→ **Task requirements**: Pull out every line from the listing that has the word "environments".

===== Material for this task

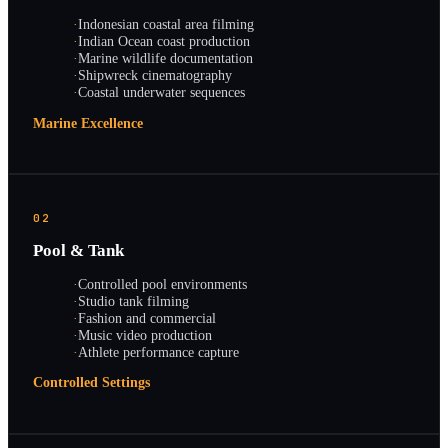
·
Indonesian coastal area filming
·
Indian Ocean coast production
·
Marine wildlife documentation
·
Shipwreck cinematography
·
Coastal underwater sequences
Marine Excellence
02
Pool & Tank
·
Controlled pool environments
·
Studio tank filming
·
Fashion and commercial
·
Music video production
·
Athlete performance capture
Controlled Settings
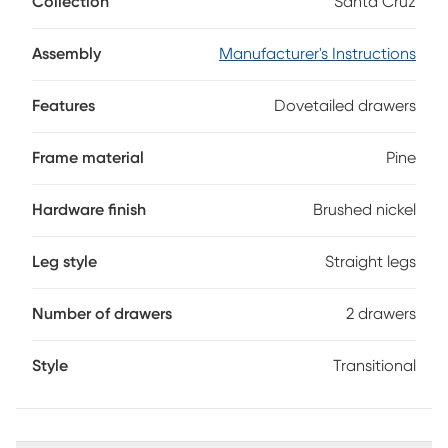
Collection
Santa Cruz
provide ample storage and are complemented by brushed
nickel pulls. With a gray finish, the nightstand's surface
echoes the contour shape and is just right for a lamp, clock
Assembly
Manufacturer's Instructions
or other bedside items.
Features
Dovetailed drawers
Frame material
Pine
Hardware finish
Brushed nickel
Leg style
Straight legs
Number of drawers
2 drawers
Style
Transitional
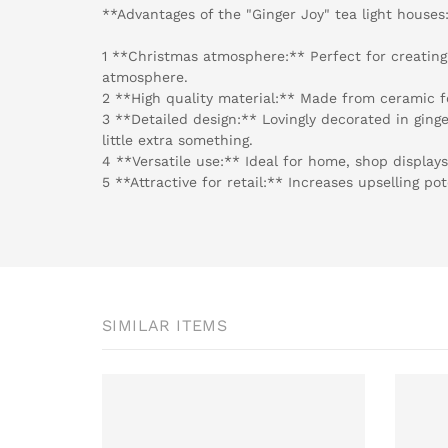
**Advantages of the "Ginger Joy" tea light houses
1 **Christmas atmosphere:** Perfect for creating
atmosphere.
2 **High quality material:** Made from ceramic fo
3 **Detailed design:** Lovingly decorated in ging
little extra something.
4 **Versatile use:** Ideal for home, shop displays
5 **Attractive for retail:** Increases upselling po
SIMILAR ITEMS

==========
===== Material for this task

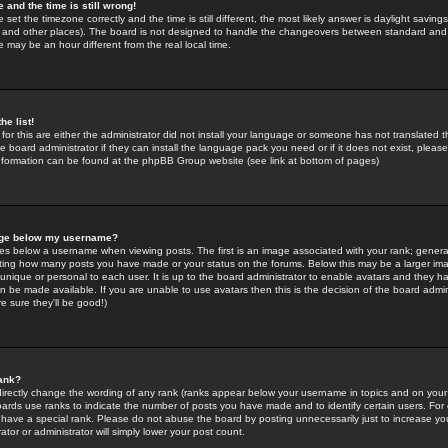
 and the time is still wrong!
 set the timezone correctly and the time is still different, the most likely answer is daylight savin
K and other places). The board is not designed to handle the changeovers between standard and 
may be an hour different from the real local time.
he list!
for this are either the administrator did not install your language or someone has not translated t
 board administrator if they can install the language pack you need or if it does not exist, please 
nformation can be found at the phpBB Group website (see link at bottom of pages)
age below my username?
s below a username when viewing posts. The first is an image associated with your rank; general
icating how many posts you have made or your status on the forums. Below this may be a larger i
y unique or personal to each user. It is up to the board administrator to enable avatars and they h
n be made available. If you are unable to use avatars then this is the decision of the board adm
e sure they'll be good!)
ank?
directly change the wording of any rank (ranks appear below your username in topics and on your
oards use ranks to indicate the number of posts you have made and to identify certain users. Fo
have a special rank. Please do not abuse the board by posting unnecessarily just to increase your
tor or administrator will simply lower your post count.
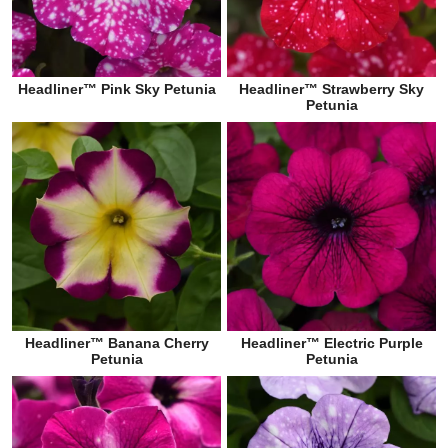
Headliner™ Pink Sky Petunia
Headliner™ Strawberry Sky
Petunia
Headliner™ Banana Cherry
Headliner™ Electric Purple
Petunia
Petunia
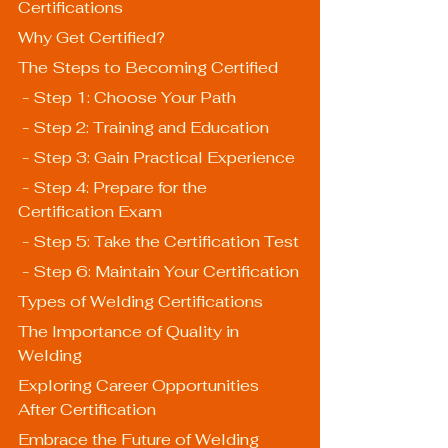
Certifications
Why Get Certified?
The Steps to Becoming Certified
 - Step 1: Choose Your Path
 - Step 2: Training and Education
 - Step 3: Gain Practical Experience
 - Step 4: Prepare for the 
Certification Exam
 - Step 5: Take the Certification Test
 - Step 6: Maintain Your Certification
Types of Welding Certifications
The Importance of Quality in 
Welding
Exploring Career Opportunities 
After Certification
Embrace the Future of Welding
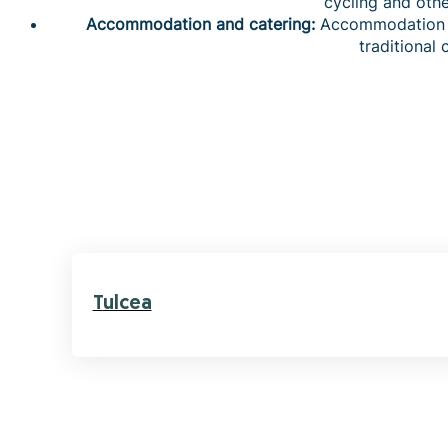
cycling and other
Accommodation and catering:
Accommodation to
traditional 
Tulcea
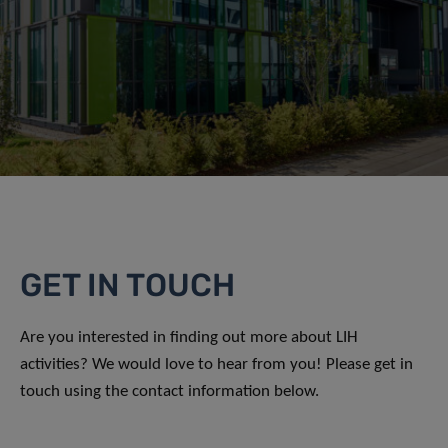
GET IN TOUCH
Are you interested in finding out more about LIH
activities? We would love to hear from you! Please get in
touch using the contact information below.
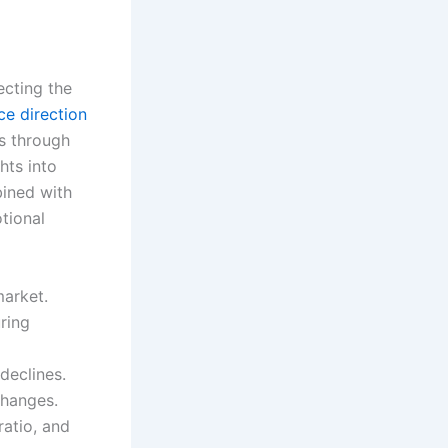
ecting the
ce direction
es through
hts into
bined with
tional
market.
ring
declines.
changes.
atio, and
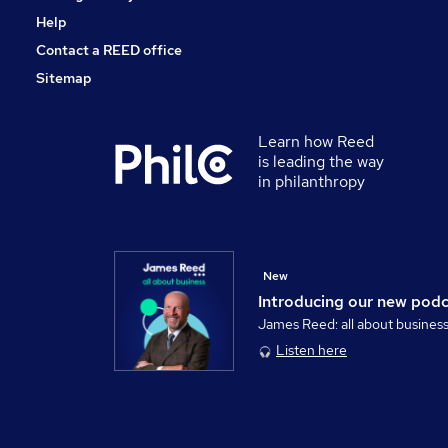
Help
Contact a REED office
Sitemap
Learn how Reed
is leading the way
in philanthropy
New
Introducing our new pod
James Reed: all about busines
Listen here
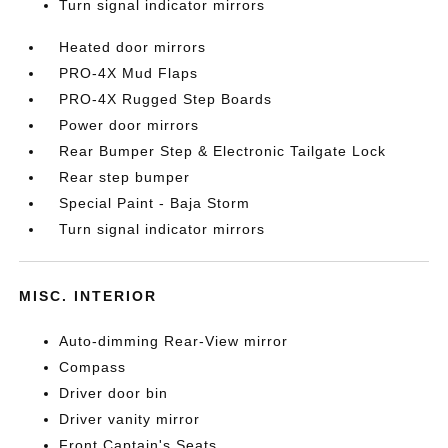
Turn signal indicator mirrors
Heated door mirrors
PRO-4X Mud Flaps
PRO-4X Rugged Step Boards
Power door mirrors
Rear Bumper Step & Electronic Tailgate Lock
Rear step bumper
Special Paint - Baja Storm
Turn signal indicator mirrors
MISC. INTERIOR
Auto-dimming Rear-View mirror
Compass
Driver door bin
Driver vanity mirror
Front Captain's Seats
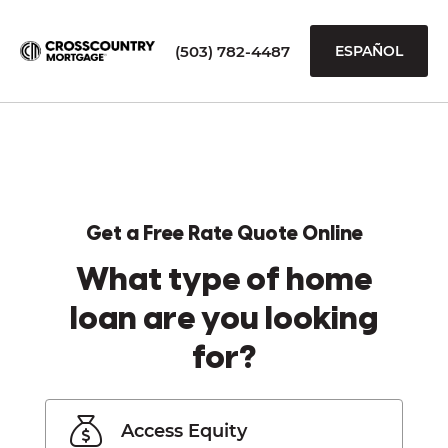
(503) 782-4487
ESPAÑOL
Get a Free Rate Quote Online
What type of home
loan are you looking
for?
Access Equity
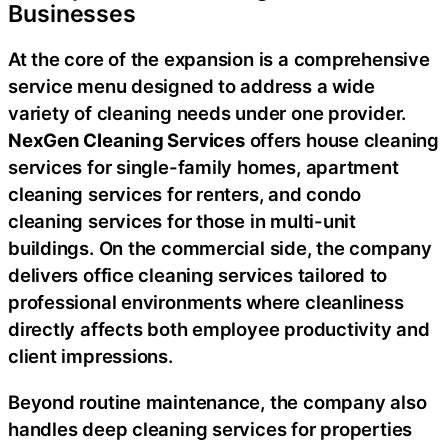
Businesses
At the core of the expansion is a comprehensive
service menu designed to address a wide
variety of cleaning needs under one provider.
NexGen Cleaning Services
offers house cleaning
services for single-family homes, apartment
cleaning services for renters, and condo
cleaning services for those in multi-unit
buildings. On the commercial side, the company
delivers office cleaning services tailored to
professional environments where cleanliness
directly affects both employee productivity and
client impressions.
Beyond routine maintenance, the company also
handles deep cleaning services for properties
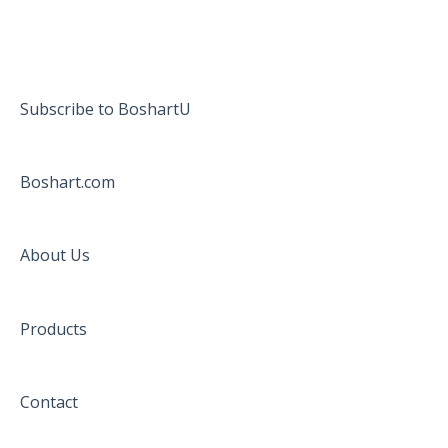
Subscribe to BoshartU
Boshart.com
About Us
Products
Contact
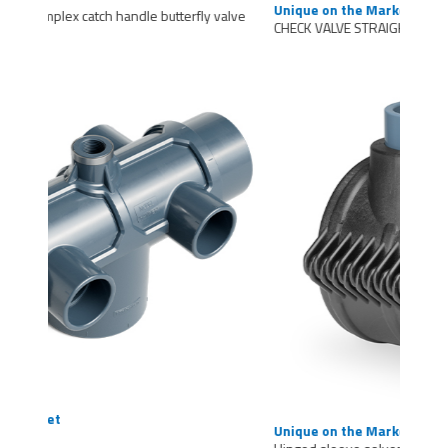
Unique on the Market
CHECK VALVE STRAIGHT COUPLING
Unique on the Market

==========
===== Material for this task

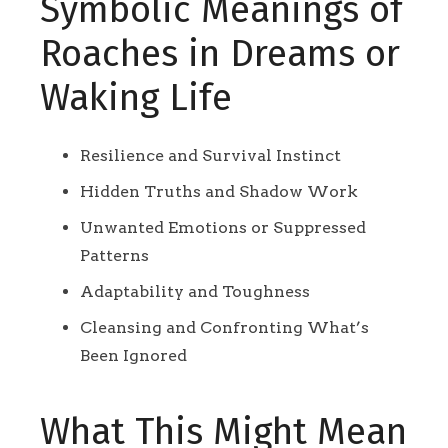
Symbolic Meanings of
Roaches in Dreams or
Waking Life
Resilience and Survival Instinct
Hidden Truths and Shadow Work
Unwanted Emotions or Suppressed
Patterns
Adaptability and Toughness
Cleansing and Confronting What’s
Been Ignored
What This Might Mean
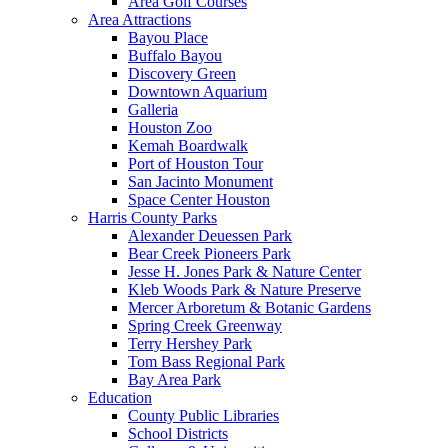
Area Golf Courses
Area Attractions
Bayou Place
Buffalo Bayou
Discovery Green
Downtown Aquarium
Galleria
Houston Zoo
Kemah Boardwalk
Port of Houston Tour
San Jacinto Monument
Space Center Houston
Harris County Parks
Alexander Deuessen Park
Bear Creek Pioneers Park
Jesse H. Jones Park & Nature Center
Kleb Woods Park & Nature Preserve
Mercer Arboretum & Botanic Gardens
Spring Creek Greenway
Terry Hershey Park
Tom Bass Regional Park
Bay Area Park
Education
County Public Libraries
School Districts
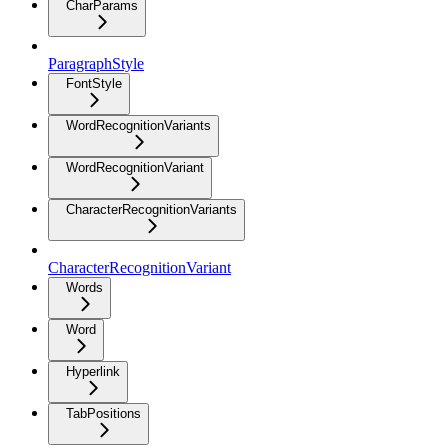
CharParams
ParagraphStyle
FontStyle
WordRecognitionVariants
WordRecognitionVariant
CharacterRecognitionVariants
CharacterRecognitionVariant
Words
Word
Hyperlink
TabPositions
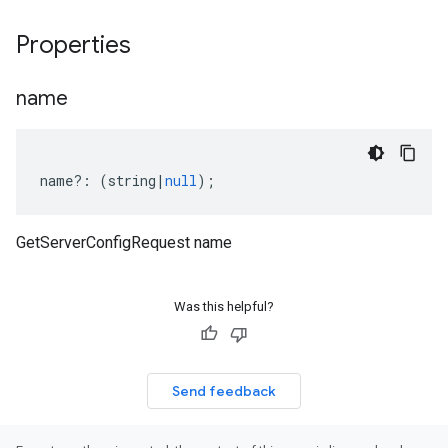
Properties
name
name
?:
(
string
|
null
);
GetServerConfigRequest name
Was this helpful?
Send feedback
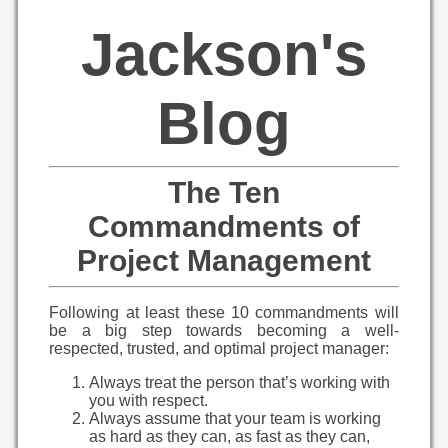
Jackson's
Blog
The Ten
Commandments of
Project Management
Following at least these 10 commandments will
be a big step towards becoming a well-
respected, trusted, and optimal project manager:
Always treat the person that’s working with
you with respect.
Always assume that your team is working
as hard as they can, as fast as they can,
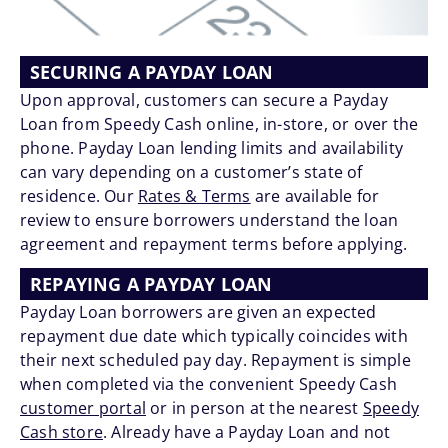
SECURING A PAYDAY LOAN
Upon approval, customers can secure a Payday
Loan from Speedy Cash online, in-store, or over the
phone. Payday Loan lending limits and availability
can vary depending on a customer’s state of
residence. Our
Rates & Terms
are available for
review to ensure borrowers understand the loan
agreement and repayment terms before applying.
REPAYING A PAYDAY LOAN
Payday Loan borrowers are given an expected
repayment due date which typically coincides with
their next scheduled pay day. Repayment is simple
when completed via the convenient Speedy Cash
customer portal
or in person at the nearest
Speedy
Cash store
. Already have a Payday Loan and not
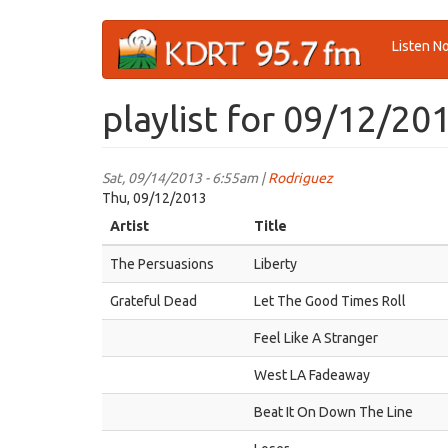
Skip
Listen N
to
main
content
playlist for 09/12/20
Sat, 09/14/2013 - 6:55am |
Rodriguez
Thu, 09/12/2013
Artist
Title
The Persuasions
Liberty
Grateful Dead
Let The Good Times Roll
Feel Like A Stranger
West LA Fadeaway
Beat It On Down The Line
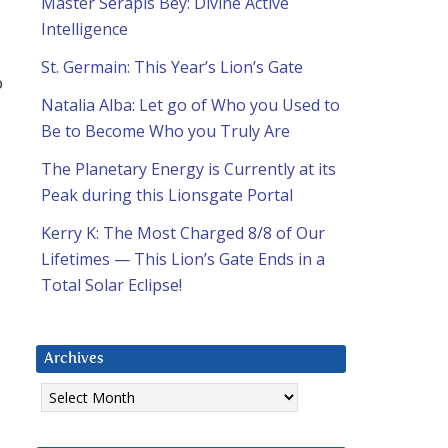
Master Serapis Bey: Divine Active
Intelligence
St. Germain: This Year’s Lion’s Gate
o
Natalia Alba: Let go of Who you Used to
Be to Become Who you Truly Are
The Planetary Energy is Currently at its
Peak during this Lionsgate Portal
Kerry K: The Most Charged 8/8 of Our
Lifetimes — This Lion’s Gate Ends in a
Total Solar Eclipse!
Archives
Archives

==========

→ **Your solution**:
Controlled pool environments
professional environments where cleanliness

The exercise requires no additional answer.